Sprucefield is also the site of the Lisnagarvey transmitting station.
Sprucefield Centre was developed by Marks and Spencer on the site of Lisnagarvey Hockey Club and opened in March 1989. The proximity to the radio transmitter required the centre to be built as a Faraday cage to protect electronic equipment from the mast's electromagnetic field. Sprucefield Centre includes shops such as Marks and Spencer, Next, Pets At Home and Boots.
The centre was virtually destroyed in January 1991 in an IRA incendiary attack. Three of four stores were destroyed, (MFI, Allied Maples and Texas), while the Marks and Spencer wing suffered only water damage.
An expansion of Marks and Spencer has been reported for many years. An outline planning application was submitted in 1995, followed by a public inquiry in 1999. The Planning Service recommended the proposal be accepted. If built the extension calls for the demolition and resiting of the transmitter station, although these plans never went ahead. In August 2007, Marks and Spencer opened a large homeware section (second largest in the UK after Manchester) on the Sprucefield site in what had been the adjoining Homebase shop. Homebase's lease on the building was not renewed by M&S who own the entire complex. M&S also upgraded its anchor store with a new café, better lighting and customer friendly walkways. The expansion of their Sprucefield store makes it the largest store in Ireland and the third largest in the United Kingdom. In April 2016 Marks and Spencer reported that their Lisburn Sprucefield store recorded the highest food sales of any of their UK stores making it one of the most profitable stores in the M&S network.
Sprucefield Park was opened in 2003, with Sainsbury's and B&Q as anchor tenants. There are four smaller units; one of which is occupied by Currys, one by Argos, one by Next Home and the last by Toys 'R' Us. The 21,500m2 (231,426 ft2) project was managed by a Stannifer/Snoddons Construction joint venture. Stannifer is a British property development company, while the latter is a construction company based in Hillsborough, County Down. Construction was carried out by McLaughlin & Harvey. Stannifer took ownership of the site, while it retained a 50% share of the proposed second phase. In 2004 The Westfield Group acquired Stannifer's parent (Chelsfield) and took control of the company's shares in Sprucefield Park.
Sprucefield Park (like the Sprucefield Centre) has faced major objections at almost every stage. Sainsbury's announced its move into Northern Ireland on 20 June 1995 and opened its first stores in 1997, however it would be eight years before its Sprucefield store was opened. An application for outline planning permission was submitted in July 1998 and final permission was granted in February 2001. The planning permission for the centre also included a multiplex cinema and a 150-bed hotel, however these have yet to be built. Lisnagarvey Hockey Club, which sold its pitches to Marks and Spencer for its development in 1989, had again to relocate when it sold its pitches to the developers of Sprucefield Park.

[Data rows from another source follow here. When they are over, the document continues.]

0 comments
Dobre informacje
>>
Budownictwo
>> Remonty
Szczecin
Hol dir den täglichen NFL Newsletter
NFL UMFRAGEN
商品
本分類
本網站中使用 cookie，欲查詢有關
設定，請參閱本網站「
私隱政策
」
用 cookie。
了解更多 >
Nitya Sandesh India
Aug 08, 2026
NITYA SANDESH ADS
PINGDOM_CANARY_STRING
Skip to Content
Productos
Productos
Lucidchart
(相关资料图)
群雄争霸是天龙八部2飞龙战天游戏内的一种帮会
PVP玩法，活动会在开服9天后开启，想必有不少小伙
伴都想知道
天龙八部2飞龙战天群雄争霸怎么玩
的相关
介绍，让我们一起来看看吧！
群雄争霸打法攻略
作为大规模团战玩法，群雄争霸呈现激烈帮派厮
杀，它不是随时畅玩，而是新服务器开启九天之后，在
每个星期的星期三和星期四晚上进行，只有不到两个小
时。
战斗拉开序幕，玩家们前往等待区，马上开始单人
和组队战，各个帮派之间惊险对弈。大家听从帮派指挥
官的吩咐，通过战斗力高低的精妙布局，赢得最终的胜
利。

In December 2004 the B&Q store was extensively damaged by an incendiary device. The store was closed for approximately six months. In January 2005 another firebomb was discovered in the centre's Sainsbury's store, however this was successfully defused. Both incidents, and others such as the destruction of a Next store at Forestside Shopping Centre in Belfast, were blamed on dissident republicans.

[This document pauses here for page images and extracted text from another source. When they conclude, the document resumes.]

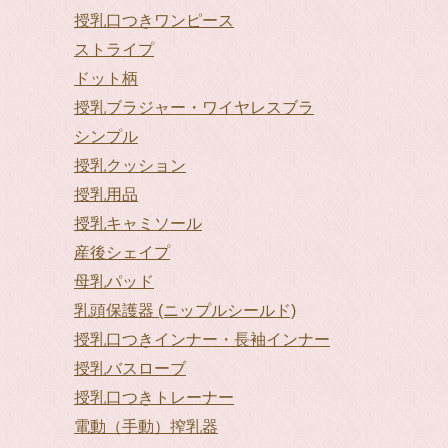
授乳口つきワンピース
ストライプ
ドット柄
授乳ブラジャー・ワイヤレスブラ
シンプル
授乳クッション
授乳用品
授乳キャミソール
産後シェイプ
母乳パッド
乳頭保護器 (ニップルシールド)
授乳口つきインナー・長袖インナー
授乳バスローブ
授乳口つきトレーナー
電動（手動）搾乳器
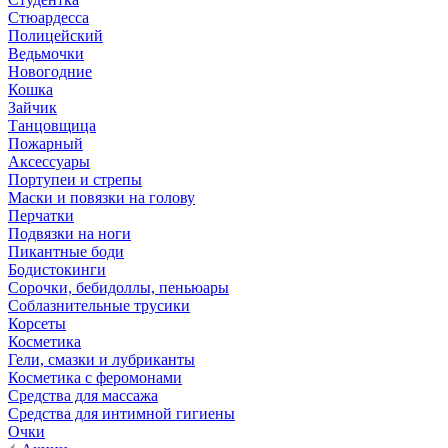
Стюардесса
Полицейский
Ведьмочки
Новогодние
Кошка
Зайчик
Танцовщица
Пожарный
Аксессуары
Портупеи и стрепы
Маски и повязки на голову
Перчатки
Подвязки на ноги
Пикантные боди
Бодистокинги
Сорочки, бебидоллы, пеньюары
Соблазнительные трусики
Корсеты
Косметика
Гели, смазки и лубриканты
Косметика с феромонами
Средства для массажа
Средства для интимной гигиены
Очки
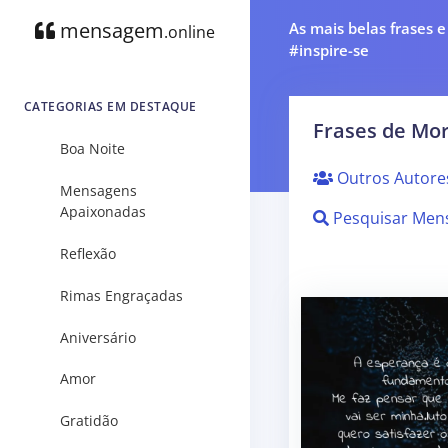
mensagem
As mais belas frases 
.online
#inspire-se
CATEGORIAS EM DESTAQUE
Frases de Mor
Boa Noite
Outros Autore
Mensagens
Apaixonadas
Pesquisar Men
Reflexão
Rimas Engraçadas
Aniversário
Amor
Gratidão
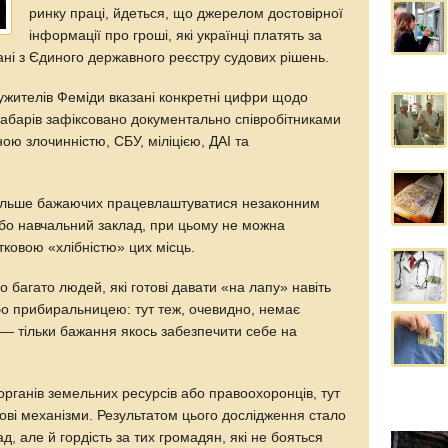
ринку праці, йдеться, що джерелом достовірної
інформації про гроші, які українці платять за
ані з Єдиного державного реєстру судових рішень.
лужителів Феміди вказані конкретні цифри щодо
хабарів зафіксовано документально співробітниками
ою злочинністю, СБУ, міліцією, ДАІ та
більше бажаючих працевлаштуватися незаконним
бо навчальний заклад, при цьому не можна
овою «хлібністю» цих місць.
 багато людей, які готові давати «на лапу» навіть
о прибиральницею: тут теж, очевидно, немає
 — тільки бажання якось забезпечити себе на
органів земельних ресурсів або правоохоронців, тут
ові механізми. Результатом цього дослідження стало
ад, але й гордість за тих громадян, які не бояться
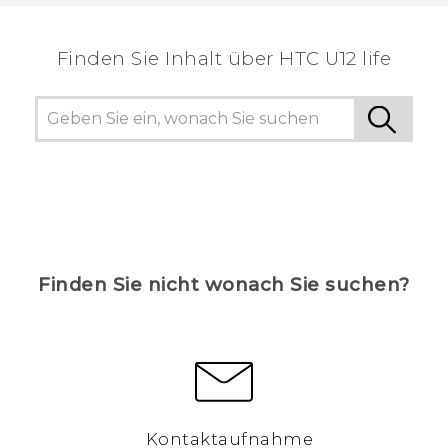
hilfreichsten Informationen zu finden.
Finden Sie Inhalt über‎ HTC U12 life
Finden Sie nicht wonach Sie suchen?
Kontaktaufnahme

In September 2015 B&Q announced that its Sprucefield branch was one of five Northern Ireland stores that it will close.
In June 2004 the developers announced plans for a 220,000 sq ft (20,000 m2) John Lewis department store and 29 additional units on the site. Despite objections from Lisburn retailers and the Belfast Chamber of Commerce the development was given approval in June 2005 by then Northern Ireland Environment Minister Jeff Rooker. However, in October 2005 six parties opposed to the development won the right to seek a judicial review of the planning permission. These parties were Belfast City Council, Belfast Chamber of Trade and Commerce, Lisburn Chamber of Commerce, the owners of Lisburn's Bow Street Mall, Central Craigavon Limited and AM Developments Limited (AM Developments is building the Victoria Square centre in Belfast city centre). On 10 May 2006 the appeal was upheld, effectively removing planning permission. However the judge, Mr Justice Girvan, said he was not ruling on the merits of the store itself, rather on the way the decision to grant permission was taken. This allowed a new planning application to be submitted.
Westfield and Snoddens' reaffirmed their commitment to pursuing planning permission in November 2006 after a new legal challenge by Central Craigavon Ltd., owners of the Rushmere Shopping Centre. Westfield detailed its new planning application on 28 August 2008. The number of additional retail units planned was reduced from 29 to 19, however the developers conceded that the proposal is "ostensibly the same" at a total floor space of approximately 50,000 square metres (540,000 sq ft).